* [EXERCISE DESCRIPTION]: Only one stretch of the listing below is wanted. Give it again exactly, from the line with "BMI-Thegon is een" through the line with "Dit bedrijf plaatst nog geen vacatures op".

* [RECORDS TO PROCESS]:
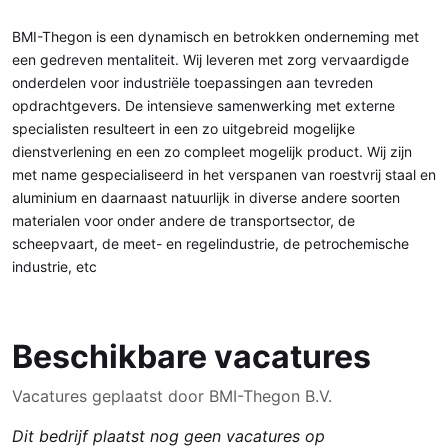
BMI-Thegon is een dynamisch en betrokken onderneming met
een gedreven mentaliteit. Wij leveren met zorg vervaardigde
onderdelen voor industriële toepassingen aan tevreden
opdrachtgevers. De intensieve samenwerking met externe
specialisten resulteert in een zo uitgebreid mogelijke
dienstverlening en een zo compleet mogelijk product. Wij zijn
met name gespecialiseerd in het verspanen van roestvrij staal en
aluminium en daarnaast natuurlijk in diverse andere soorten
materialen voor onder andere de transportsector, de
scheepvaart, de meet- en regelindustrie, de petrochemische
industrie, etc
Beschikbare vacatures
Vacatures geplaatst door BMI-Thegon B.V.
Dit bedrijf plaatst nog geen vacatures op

---

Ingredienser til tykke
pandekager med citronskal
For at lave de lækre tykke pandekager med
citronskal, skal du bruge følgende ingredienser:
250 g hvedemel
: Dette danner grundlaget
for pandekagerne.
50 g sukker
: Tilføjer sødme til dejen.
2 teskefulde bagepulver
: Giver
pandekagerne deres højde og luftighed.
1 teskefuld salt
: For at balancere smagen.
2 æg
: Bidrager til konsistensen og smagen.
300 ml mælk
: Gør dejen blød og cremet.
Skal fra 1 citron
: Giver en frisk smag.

* [TASK ANSWER]:
BMI-Thegon is een dynamisch en betrokken onderneming met
een gedreven mentaliteit. Wij leveren met zorg vervaardigde
onderdelen voor industriële toepassingen aan tevreden
opdrachtgevers. De intensieve samenwerking met externe
specialisten resulteert in een zo uitgebreid mogelijke
dienstverlening en een zo compleet mogelijk product. Wij zijn
met name gespecialiseerd in het verspanen van roestvrij staal en
aluminium en daarnaast natuurlijk in diverse andere soorten
materialen voor onder andere de transportsector, de
scheepvaart, de meet- en regelindustrie, de petrochemische
industrie, etc
Beschikbare vacatures
Vacatures geplaatst door BMI-Thegon B.V.
Dit bedrijf plaatst nog geen vacatures op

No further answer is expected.